In any case, try to quickly replenish your fluid balance with water after training!

And of course I come here to the much discussed protein intake after training. There is often talk of an anabolic window, i.e. a short period after training where the body and its cells almost crave protein. Well, even though our body is happy about protein after training and this is also essential for building and repair processes, this window is much bigger. It is sufficient if you come home after training and treat yourself to a proper meal within two hours.

Don't forget, you already had the first supply with the snack in the dressing room. And if you want to be on the safe side or simply find it delicious, then you can combine the snack of course with a protein shake. For me understandable is of course that professional bodybuilders see this as a must, because it is about every gram of muscle.

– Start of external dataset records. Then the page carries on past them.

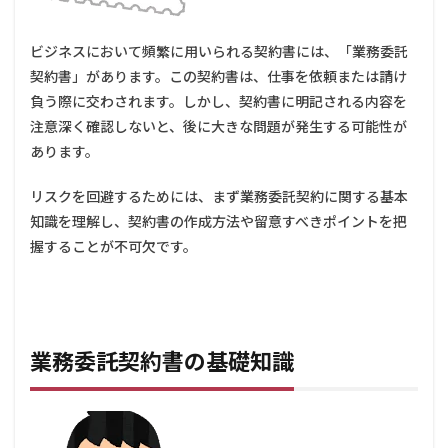
解
説！
よく
ビジネスにおいて頻繁に用いられる契約書には、「業務委託
ある
質問
契約書」があります。この契約書は、仕事を依頼または請け
もご
負う際に交わされます。しかし、契約書に明記される内容を
紹介
注意深く確認しないと、後に大きな問題が発生する可能性が
2
あります。
業務
委託
リスクを回避するためには、まず業務委託契約に関する基本
契約
書の
知識を理解し、契約書の作成方法や留意すべきポイントを把
基礎
握することが不可欠です。
知識
2.1
業務
委託
契約
業務委託契約書の基礎知識
か雇
用契
約か
を判
断す
るた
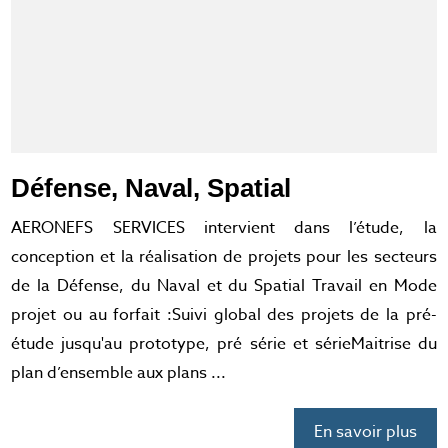
Défense, Naval, Spatial
AERONEFS SERVICES intervient dans l’étude, la
conception et la réalisation de projets pour les secteurs
de la Défense, du Naval et du Spatial Travail en Mode
projet ou au forfait :Suivi global des projets de la pré-
étude jusqu'au prototype, pré série et sérieMaitrise du
plan d’ensemble aux plans ...
En savoir plus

But what is a proper meal?

Maintain a balanced diet in everyday life. Balanced means consuming a wide variety of foods and placing special emphasis on fish, meat, seafood, vegetables, fruits, nuts and seeds. For grains, I focus on rice and buckwheat.

Everything else is allowed, of course, but this is where I would put the emphasis.

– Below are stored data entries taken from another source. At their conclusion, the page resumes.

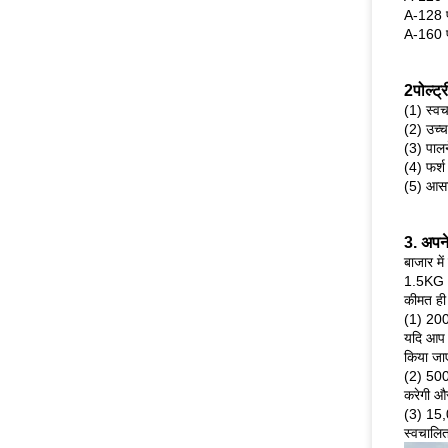
A-128 पक
A-160 पक
2पोल्ट्
(1) स्वच
(2) उच्च
(3) पालन
(4) फर्
(5) आस
3. अपने 
बाजार मे
1.5KG औ
कीमत ही 
(1) 2000
यदि आप 
किया जा
(2) 5000
करेगी औ
(3) 15,0
स्वचालित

Amateur athletes are recommended to consume about 1- 1.6g protein per kg body weight daily. With intense muscular load such as strength training and Sprint it can also be more. It is recommended that you split your protein intake into 4-6 servings to ensure maximum protein synthesis. This includes your snacks. Remember, every meal should contain protein. This includes, for example, meat, eggs, legumes, etc.

Carbohydrates should make up about 40-55% of your caloric intake as an athlete, which is about 3-8g/kg of body weight daily. The harder you train, the more you need. This is especially true for fast-paced sports like Soccer or martial arts. The International Olympic Committee (IOC), for example, recommends an absolute intake of 6-10 g/kg body weight for athletes. For a 75 kg athlete, this would be between 450-750 g of carbohydrates per day.

On recovery days, the carbohydrate intake can also be slightly higher. The sources should always be high quality! Rice, buckwheat, sweet potato, vegetables and fruit. This way you guarantee an optimal supply of minerals, fiber and other nutrients.

And fats should make up about 25-35%. Fats are important for our body, especially omega 3 fats, which you can find in fish. But also high quality oils like olive oil or the fat from avocados provide many important nutrients for your metabolism.

With every main meal you can ask yourself, do I have all three macronutrients on my plate? So carbohydrates, fats and protein? Then you are already on the right track!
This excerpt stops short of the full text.